• About this exercise
Each record that follows must be printed exactly as given.

==============================

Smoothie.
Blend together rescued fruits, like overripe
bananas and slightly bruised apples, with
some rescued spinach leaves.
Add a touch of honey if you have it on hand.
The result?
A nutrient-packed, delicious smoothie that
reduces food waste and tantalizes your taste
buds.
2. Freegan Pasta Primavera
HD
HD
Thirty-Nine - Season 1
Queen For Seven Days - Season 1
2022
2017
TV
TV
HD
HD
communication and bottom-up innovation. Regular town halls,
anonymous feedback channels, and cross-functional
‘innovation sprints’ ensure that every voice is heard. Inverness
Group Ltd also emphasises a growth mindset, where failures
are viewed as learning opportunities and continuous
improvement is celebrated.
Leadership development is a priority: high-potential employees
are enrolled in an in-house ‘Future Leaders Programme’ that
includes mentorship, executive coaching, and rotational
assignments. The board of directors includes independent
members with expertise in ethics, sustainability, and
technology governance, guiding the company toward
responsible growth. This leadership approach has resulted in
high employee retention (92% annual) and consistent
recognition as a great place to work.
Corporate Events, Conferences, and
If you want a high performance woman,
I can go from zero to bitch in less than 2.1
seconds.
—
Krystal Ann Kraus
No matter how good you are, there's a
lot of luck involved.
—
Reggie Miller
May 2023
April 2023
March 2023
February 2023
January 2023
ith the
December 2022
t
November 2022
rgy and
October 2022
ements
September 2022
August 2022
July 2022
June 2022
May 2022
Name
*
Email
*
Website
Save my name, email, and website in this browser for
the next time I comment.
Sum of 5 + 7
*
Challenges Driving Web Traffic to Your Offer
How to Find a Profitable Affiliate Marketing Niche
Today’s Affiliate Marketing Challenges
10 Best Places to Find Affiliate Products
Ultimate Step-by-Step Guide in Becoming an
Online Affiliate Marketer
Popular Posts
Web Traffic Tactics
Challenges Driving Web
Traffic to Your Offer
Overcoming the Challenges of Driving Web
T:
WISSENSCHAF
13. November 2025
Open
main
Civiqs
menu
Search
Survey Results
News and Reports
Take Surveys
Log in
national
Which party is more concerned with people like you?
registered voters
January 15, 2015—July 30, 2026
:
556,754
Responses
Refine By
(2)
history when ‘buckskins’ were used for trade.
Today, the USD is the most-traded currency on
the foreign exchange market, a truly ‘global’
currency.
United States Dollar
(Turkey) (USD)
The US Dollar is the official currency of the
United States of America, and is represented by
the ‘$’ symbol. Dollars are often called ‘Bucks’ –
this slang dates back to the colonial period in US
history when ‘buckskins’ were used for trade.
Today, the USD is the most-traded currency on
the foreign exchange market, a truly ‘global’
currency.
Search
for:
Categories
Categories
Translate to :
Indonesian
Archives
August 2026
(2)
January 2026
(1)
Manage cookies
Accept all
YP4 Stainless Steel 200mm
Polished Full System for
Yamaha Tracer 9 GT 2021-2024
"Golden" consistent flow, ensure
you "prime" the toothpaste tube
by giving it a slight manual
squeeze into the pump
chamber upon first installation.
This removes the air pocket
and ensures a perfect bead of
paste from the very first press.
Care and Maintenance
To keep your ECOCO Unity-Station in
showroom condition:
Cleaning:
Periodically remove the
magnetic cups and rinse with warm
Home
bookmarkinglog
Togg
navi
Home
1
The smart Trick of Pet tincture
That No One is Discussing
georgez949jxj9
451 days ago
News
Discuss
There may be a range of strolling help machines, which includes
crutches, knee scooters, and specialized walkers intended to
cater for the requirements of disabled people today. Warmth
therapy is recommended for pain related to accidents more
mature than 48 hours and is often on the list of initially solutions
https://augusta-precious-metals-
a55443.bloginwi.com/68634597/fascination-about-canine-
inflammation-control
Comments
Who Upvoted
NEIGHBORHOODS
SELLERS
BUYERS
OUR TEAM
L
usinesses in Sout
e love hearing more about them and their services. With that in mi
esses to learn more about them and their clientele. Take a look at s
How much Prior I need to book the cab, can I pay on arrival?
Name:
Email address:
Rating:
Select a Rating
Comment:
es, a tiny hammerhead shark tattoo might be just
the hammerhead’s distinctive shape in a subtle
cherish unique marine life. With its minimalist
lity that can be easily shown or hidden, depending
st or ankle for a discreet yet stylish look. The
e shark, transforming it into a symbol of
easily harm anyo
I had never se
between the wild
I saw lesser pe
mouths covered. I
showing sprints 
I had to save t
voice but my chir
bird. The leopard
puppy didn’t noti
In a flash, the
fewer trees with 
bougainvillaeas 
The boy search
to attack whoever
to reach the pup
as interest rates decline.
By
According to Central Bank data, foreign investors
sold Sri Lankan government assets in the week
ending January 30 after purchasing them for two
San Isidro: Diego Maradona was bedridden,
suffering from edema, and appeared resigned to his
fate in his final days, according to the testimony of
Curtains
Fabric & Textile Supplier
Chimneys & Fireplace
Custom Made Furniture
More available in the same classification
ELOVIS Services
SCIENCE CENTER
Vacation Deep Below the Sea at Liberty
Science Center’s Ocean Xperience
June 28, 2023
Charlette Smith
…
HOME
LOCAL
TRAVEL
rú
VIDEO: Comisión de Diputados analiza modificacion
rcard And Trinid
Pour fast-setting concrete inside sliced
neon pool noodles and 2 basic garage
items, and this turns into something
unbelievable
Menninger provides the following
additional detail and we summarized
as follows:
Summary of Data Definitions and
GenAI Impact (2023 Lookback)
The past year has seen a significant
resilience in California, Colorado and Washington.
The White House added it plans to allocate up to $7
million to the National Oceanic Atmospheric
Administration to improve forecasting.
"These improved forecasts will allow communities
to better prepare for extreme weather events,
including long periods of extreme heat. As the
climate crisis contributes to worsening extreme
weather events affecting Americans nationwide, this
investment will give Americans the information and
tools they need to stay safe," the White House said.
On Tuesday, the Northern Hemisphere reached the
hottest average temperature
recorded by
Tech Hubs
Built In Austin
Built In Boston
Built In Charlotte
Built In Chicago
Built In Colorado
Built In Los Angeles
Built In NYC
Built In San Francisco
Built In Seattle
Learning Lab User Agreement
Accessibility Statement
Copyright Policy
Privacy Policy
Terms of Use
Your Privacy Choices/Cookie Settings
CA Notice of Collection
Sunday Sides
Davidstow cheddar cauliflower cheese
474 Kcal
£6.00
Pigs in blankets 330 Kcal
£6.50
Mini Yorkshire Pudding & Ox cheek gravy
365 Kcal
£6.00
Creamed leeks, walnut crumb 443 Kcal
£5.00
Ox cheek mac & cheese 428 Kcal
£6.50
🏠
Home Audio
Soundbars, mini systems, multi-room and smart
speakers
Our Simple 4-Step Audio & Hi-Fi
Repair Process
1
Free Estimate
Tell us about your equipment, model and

==============================

• Solution to the exercise
Smoothie.
Blend together rescued fruits, like overripe
bananas and slightly bruised apples, with
some rescued spinach leaves.
Add a touch of honey if you have it on hand.
The result?
A nutrient-packed, delicious smoothie that
reduces food waste and tantalizes your taste
buds.
2. Freegan Pasta Primavera
HD
HD
Thirty-Nine - Season 1
Queen For Seven Days - Season 1
2022
2017
TV
TV
HD
HD
communication and bottom-up innovation. Regular town halls,
anonymous feedback channels, and cross-functional
‘innovation sprints’ ensure that every voice is heard. Inverness
Group Ltd also emphasises a growth mindset, where failures
are viewed as learning opportunities and continuous
improvement is celebrated.
Leadership development is a priority: high-potential employees
are enrolled in an in-house ‘Future Leaders Programme’ that
includes mentorship, executive coaching, and rotational
assignments. The board of directors includes independent
members with expertise in ethics, sustainability, and
technology governance, guiding the company toward
responsible growth. This leadership approach has resulted in
high employee retention (92% annual) and consistent
recognition as a great place to work.
Corporate Events, Conferences, and
If you want a high performance woman,
I can go from zero to bitch in less than 2.1
seconds.
—
Krystal Ann Kraus
No matter how good you are, there's a
lot of luck involved.
—
Reggie Miller
May 2023
April 2023
March 2023
February 2023
January 2023
ith the
December 2022
t
November 2022
rgy and
October 2022
ements
September 2022
August 2022
July 2022
June 2022
May 2022
Name
*
Email
*
Website
Save my name, email, and website in this browser for
the next time I comment.
Sum of 5 + 7
*
Challenges Driving Web Traffic to Your Offer
How to Find a Profitable Affiliate Marketing Niche
Today’s Affiliate Marketing Challenges
10 Best Places to Find Affiliate Products
Ultimate Step-by-Step Guide in Becoming an
Online Affiliate Marketer
Popular Posts
Web Traffic Tactics
Challenges Driving Web
Traffic to Your Offer
Overcoming the Challenges of Driving Web
T:
WISSENSCHAF
13. November 2025
Open
main
Civiqs
menu
Search
Survey Results
News and Reports
Take Surveys
Log in
national
Which party is more concerned with people like you?
registered voters
January 15, 2015—July 30, 2026
:
556,754
Responses
Refine By
(2)
history when ‘buckskins’ were used for trade.
Today, the USD is the most-traded currency on
the foreign exchange market, a truly ‘global’
currency.
United States Dollar
(Turkey) (USD)
The US Dollar is the official currency of the
United States of America, and is represented by
the ‘$’ symbol. Dollars are often called ‘Bucks’ –
this slang dates back to the colonial period in US
history when ‘buckskins’ were used for trade.
Today, the USD is the most-traded currency on
the foreign exchange market, a truly ‘global’
currency.
Search
for:
Categories
Categories
Translate to :
Indonesian
Archives
August 2026
(2)
January 2026
(1)
Manage cookies
Accept all
YP4 Stainless Steel 200mm
Polished Full System for
Yamaha Tracer 9 GT 2021-2024
"Golden" consistent flow, ensure
you "prime" the toothpaste tube
by giving it a slight manual
squeeze into the pump
chamber upon first installation.
This removes the air pocket
and ensures a perfect bead of
paste from the very first press.
Care and Maintenance
To keep your ECOCO Unity-Station in
showroom condition:
Cleaning:
Periodically remove the
magnetic cups and rinse with warm
Home
bookmarkinglog
Togg
navi
Home
1
The smart Trick of Pet tincture
That No One is Discussing
georgez949jxj9
451 days ago
News
Discuss
There may be a range of strolling help machines, which includes
crutches, knee scooters, and specialized walkers intended to
cater for the requirements of disabled people today. Warmth
therapy is recommended for pain related to accidents more
mature than 48 hours and is often on the list of initially solutions
https://augusta-precious-metals-
a55443.bloginwi.com/68634597/fascination-about-canine-
inflammation-control
Comments
Who Upvoted
NEIGHBORHOODS
SELLERS
BUYERS
OUR TEAM
L
usinesses in Sout
e love hearing more about them and their services. With that in mi
esses to learn more about them and their clientele. Take a look at s
How much Prior I need to book the cab, can I pay on arrival?
Name:
Email address:
Rating:
Select a Rating
Comment:
es, a tiny hammerhead shark tattoo might be just
the hammerhead’s distinctive shape in a subtle
cherish unique marine life. With its minimalist
lity that can be easily shown or hidden, depending
st or ankle for a discreet yet stylish look. The
e shark, transforming it into a symbol of
easily harm anyo
I had never se
between the wild
I saw lesser pe
mouths covered. I
showing sprints 
I had to save t
voice but my chir
bird. The leopard
puppy didn’t noti
In a flash, the
fewer trees with 
bougainvillaeas 
The boy search
to attack whoever
to reach the pup
as interest rates decline.
By
According to Central Bank data, foreign investors
sold Sri Lankan government assets in the week
ending January 30 after purchasing them for two
San Isidro: Diego Maradona was bedridden,
suffering from edema, and appeared resigned to his
fate in his final days, according to the testimony of
Curtains
Fabric & Textile Supplier
Chimneys & Fireplace
Custom Made Furniture
More available in the same classification
ELOVIS Services
SCIENCE CENTER
Vacation Deep Below the Sea at Liberty
Science Center’s Ocean Xperience
June 28, 2023
Charlette Smith
…
HOME
LOCAL
TRAVEL
rú
VIDEO: Comisión de Diputados analiza modificacion
rcard And Trinid
Pour fast-setting concrete inside sliced
neon pool noodles and 2 basic garage
items, and this turns into something
unbelievable
Menninger provides the following
additional detail and we summarized
as follows:
Summary of Data Definitions and
GenAI Impact (2023 Lookback)
The past year has seen a significant
resilience in California, Colorado and Washington.
The White House added it plans to allocate up to $7
million to the National Oceanic Atmospheric
Administration to improve forecasting.
"These improved forecasts will allow communities
to better prepare for extreme weather events,
including long periods of extreme heat. As the
climate crisis contributes to worsening extreme
weather events affecting Americans nationwide, this
investment will give Americans the information and
tools they need to stay safe," the White House said.
On Tuesday, the Northern Hemisphere reached the
hottest average temperature
recorded by
Tech Hubs
Built In Austin
Built In Boston
Built In Charlotte
Built In Chicago
Built In Colorado
Built In Los Angeles
Built In NYC
Built In San Francisco
Built In Seattle
Learning Lab User Agreement
Accessibility Statement
Copyright Policy
Privacy Policy
Terms of Use
Your Privacy Choices/Cookie Settings
CA Notice of Collection
Sunday Sides
Davidstow cheddar cauliflower cheese
474 Kcal
£6.00
Pigs in blankets 330 Kcal
£6.50
Mini Yorkshire Pudding & Ox cheek gravy
365 Kcal
£6.00
Creamed leeks, walnut crumb 443 Kcal
£5.00
Ox cheek mac & cheese 428 Kcal
£6.50
🏠
Home Audio
Soundbars, mini systems, multi-room and smart
speakers
Our Simple 4-Step Audio & Hi-Fi
Repair Process
1
Free Estimate
Tell us about your equipment, model and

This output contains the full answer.